However, DeFi cannot scale on just TPS alone. That’s because DeFi also relies on something called “atomic composability” to enable interoperability throughout its growing ecosystem.
Interoperability is vital for DeFi apps. It’s usually referred to as “composability”, and can be thought of as the ability of a dApp to “compose” a single transaction that makes use of multiple, autonomous smart contracts. This is an essential capability for most DeFi apps as it allows them to freely compose transactions across various other dApps. In this way, a service can provide users with the best possible exchange rate across multiple cryptocurrency exchanges. Alternatively, composability enables DeFi app users to leverage crowdsourced liquidity pools to take advantage of arbitrage opportunities. Without composability, such applications wouldn’t exist. That’s because these complex transactions must all happen simultaneously, in a complex “atomic” step. This ensures that the transaction can be completed across all smart contracts at once, or fail if something within one of the smart contracts is invalid.
This atomic composability serves as the very foundation of DeFi and the hundreds of uniquely fast, customizable and interoperable dApps that make it so much more promising than the slow, inefficient legacy systems of traditional finance.
The Problem With Sharding
As important as it is, most blockchain scaling solutions that aim to increase transaction throughput do so at the expense of atomic composability. Most projects, including Ethereum 2.0, use a range of “sharding” techniques that aim to break down blocks of transactions into separate pieces that can be processed independently of one another. While this increases transaction throughput, it also means these “shards” do not have direct, or atomic access to one another. As a result, composability is sacrificed, meaning that the complex kinds of transactions DeFi is known for became less efficient.

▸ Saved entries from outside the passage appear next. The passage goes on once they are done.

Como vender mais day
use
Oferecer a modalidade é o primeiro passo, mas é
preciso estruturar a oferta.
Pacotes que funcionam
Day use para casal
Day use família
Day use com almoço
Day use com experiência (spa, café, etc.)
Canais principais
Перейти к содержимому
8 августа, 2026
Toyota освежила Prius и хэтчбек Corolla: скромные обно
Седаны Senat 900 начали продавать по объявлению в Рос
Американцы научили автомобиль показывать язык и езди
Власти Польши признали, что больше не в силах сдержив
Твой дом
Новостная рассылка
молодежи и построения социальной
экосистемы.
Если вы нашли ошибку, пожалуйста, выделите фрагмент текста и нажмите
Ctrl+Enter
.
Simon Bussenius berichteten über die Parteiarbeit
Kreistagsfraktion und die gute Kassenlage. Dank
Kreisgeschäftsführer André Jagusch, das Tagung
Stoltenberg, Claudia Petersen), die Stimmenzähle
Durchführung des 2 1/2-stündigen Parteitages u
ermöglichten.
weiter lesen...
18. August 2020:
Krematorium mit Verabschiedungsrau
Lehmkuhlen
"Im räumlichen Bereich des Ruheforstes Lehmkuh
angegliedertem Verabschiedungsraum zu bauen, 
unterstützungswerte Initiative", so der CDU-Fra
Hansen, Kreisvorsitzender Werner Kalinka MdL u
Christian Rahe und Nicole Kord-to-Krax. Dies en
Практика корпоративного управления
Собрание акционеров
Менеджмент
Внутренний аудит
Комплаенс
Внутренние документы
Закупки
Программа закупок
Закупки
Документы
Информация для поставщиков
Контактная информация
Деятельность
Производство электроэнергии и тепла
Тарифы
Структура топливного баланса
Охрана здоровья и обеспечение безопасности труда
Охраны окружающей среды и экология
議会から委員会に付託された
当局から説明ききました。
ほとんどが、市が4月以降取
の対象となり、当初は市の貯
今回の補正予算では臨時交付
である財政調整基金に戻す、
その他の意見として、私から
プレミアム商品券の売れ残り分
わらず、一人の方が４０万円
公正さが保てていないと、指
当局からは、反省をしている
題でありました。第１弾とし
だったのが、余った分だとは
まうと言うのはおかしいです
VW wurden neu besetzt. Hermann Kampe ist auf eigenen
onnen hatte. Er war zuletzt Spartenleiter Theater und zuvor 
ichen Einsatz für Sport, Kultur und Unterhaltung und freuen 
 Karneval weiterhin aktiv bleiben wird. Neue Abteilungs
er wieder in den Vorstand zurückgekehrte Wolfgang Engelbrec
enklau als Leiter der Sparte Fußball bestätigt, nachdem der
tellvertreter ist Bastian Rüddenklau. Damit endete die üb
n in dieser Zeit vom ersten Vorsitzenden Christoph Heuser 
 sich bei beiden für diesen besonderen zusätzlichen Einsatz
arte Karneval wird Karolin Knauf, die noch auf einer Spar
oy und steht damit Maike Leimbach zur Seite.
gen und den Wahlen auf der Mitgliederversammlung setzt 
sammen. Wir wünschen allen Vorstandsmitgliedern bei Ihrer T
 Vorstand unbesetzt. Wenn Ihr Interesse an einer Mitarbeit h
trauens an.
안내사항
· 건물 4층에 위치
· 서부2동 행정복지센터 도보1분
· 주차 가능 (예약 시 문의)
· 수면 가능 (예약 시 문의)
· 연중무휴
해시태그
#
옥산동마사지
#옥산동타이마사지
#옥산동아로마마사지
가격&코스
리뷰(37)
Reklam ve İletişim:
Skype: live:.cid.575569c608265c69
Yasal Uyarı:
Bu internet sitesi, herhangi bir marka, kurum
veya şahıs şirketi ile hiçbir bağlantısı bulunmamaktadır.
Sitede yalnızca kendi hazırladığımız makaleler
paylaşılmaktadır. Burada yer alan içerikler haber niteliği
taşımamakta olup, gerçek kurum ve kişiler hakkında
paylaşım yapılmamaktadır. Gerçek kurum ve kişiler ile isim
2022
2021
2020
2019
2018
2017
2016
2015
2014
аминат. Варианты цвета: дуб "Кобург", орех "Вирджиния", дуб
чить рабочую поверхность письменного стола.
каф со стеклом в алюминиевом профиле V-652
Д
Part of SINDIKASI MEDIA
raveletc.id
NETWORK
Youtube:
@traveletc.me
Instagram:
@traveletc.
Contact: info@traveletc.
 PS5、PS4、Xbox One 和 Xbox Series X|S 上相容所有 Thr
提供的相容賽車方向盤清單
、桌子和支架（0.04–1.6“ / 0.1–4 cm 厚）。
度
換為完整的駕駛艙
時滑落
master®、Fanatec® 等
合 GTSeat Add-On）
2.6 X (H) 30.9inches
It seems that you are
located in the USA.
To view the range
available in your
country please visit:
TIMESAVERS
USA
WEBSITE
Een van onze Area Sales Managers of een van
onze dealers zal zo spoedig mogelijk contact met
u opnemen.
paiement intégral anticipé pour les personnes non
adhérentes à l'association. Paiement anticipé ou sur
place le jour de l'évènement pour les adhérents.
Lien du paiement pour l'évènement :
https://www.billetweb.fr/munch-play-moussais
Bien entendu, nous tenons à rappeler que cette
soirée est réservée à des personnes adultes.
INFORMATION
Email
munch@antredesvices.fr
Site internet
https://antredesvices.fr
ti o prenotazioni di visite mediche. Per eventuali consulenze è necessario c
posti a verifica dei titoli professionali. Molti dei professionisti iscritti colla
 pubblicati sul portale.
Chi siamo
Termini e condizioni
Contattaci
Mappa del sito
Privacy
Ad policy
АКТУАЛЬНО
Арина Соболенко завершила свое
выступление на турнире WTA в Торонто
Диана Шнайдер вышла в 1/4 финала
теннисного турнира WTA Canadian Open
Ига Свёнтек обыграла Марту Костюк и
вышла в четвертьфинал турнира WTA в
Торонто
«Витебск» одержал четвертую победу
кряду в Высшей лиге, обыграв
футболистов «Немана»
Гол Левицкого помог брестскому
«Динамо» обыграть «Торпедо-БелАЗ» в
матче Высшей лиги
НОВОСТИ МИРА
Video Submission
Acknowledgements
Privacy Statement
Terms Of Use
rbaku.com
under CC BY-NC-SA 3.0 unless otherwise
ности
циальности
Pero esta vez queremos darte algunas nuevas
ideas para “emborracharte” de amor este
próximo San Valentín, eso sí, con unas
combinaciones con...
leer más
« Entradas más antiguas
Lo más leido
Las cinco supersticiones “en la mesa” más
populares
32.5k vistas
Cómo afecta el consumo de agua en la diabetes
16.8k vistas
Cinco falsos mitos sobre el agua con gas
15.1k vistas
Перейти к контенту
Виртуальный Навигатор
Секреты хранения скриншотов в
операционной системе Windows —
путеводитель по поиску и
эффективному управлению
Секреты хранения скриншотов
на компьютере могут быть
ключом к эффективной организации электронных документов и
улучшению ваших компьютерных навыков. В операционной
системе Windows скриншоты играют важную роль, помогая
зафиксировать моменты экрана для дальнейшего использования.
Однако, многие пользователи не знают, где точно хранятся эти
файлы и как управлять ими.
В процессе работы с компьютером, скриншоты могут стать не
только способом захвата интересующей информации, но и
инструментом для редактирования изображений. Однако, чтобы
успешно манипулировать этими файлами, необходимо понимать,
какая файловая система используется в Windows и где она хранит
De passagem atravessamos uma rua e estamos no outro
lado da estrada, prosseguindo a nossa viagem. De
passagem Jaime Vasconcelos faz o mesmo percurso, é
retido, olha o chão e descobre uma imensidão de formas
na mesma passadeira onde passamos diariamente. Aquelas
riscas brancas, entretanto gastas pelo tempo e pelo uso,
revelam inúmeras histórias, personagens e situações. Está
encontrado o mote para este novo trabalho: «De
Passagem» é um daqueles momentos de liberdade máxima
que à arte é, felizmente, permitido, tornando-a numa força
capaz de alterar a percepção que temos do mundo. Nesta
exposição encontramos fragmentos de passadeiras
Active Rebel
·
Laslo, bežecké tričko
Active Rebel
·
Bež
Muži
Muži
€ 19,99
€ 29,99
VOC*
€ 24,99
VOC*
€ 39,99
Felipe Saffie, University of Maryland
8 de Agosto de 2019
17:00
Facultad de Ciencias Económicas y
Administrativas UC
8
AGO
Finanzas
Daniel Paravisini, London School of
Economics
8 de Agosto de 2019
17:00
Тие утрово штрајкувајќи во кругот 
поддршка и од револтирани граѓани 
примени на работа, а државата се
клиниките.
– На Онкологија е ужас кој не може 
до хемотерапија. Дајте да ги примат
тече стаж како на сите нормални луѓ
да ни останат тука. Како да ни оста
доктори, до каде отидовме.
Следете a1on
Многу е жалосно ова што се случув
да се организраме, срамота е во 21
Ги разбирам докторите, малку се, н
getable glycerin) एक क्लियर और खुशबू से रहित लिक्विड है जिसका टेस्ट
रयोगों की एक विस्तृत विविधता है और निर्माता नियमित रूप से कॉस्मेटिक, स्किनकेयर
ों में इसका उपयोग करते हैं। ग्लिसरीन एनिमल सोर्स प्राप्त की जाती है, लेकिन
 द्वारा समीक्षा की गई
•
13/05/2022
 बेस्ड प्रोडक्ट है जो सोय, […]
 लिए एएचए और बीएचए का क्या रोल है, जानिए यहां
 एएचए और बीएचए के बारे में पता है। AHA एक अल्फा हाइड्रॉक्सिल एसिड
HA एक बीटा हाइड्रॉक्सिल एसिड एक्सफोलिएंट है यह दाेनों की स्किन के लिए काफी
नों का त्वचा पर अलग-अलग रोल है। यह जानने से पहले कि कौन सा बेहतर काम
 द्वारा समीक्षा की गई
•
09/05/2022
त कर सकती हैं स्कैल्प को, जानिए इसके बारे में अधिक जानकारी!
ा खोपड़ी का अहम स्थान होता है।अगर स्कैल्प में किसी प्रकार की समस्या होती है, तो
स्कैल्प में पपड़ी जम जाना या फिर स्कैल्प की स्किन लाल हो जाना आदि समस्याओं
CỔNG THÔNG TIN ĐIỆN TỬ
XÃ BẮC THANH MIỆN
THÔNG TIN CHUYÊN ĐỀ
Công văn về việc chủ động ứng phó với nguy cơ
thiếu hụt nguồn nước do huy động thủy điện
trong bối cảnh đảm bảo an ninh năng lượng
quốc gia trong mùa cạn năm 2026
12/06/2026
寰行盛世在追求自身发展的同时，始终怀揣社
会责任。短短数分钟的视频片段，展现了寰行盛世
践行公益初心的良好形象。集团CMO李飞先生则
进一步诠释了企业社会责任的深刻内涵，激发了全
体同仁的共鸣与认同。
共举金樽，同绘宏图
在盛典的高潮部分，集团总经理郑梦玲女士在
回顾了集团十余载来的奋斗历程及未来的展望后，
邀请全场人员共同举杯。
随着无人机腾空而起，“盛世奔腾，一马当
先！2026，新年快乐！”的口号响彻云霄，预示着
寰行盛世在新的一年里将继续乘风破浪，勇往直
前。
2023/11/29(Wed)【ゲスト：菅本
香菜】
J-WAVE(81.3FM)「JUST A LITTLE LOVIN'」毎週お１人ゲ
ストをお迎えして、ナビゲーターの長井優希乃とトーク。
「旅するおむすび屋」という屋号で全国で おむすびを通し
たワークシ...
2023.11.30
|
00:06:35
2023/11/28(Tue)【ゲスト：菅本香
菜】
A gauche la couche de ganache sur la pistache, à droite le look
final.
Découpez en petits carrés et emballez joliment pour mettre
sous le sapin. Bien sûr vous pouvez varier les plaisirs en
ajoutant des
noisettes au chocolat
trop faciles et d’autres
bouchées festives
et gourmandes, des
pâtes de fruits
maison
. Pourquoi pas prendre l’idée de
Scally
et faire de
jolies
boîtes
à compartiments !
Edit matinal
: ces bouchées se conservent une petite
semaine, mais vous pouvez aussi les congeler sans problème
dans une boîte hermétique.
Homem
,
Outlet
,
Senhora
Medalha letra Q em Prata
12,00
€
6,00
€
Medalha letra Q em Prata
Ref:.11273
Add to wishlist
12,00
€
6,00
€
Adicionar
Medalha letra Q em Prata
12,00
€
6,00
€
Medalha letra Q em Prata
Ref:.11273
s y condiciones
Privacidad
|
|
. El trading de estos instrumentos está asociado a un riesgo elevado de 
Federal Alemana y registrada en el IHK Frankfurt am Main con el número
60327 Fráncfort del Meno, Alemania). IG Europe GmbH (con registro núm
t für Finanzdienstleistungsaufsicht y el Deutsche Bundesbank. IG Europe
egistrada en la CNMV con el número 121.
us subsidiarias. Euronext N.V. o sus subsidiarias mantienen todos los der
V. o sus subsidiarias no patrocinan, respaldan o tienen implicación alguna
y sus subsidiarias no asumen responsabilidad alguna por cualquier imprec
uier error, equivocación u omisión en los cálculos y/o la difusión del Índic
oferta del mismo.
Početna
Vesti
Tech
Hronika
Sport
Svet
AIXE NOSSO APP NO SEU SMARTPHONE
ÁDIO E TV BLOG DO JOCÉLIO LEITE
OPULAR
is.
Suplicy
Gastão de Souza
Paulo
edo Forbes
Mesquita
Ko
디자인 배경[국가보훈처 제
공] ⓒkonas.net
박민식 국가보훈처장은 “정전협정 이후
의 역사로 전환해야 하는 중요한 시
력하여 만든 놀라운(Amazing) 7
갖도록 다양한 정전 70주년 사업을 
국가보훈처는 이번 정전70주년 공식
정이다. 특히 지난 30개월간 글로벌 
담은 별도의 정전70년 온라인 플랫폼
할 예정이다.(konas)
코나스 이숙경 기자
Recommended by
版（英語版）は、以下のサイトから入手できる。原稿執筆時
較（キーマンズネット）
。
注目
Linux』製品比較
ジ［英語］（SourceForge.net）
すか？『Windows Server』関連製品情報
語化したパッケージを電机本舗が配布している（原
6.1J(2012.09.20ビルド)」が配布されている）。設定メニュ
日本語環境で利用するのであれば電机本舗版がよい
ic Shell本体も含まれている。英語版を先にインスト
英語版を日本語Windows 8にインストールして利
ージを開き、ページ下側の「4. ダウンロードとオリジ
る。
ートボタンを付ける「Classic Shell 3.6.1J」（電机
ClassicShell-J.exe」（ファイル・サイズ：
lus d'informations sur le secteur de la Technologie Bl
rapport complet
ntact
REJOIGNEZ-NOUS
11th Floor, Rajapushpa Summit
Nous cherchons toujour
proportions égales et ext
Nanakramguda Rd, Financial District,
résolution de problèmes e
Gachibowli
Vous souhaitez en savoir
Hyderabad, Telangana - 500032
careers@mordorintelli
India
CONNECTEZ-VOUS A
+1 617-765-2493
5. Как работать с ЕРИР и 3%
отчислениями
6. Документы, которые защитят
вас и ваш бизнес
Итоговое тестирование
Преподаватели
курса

The problem is that communication between different shards is made more difficult. These shards are essentially independent blockchains in their own right, albeit with some method that allows them to communicate with each other. However, these shards also conduct consensus independently of each other, meaning that it’s impossible to process transactions across multiple shards atomically. Instead, cross-shard communication is performed across multiple blocks on different shards using conditional cryptographic commitments – known as “receipts”. This means transactions are much slower, eliminating the benefits of greater throughput. They’re also more prone to error, not to mention extremely difficult to implement in smart contract code.
Cerberus: Refining Sharding
Tackling the problem of atomic composability while ensuring higher throughput is one of the end goals of the revolutionary Radix blockchain, which is aiming to build a decentralized network that’s genuinely capable of supporting DeFi at scale. Radix has set out to resolve the tension between composability and scalability from the off. As such, unlimited atomic composability is one of the foundational requirements that its unique Cerberus consensus mechanism is designed to achieve.
Cerberus does this via a completely new form of sharding that no other project has implemented. It has resulted in a consensus mechanism that delivers unlimited parallelism to achieve unlimited scalability, by processing multiple transactions at the same time without slowing the other processes on its blockchain.
Before designing Cerebrus, the Radix team established the need to support a practically unlimited amount of shards so as to achieve the level of parallelism required for a global-scale DeFi platform. At the same time, it recognized that its consensus algorithm must be able to dynamically conduct consensus on atomic transactions in a way that’s synchronized across only the relevant shards, without stalling the rest of the network. Third, it also realized the need for an application layer that’s able to take advantage of this unlimited parallelism in order to support an unlimited amount of transactions and DeFi apps running in parallel.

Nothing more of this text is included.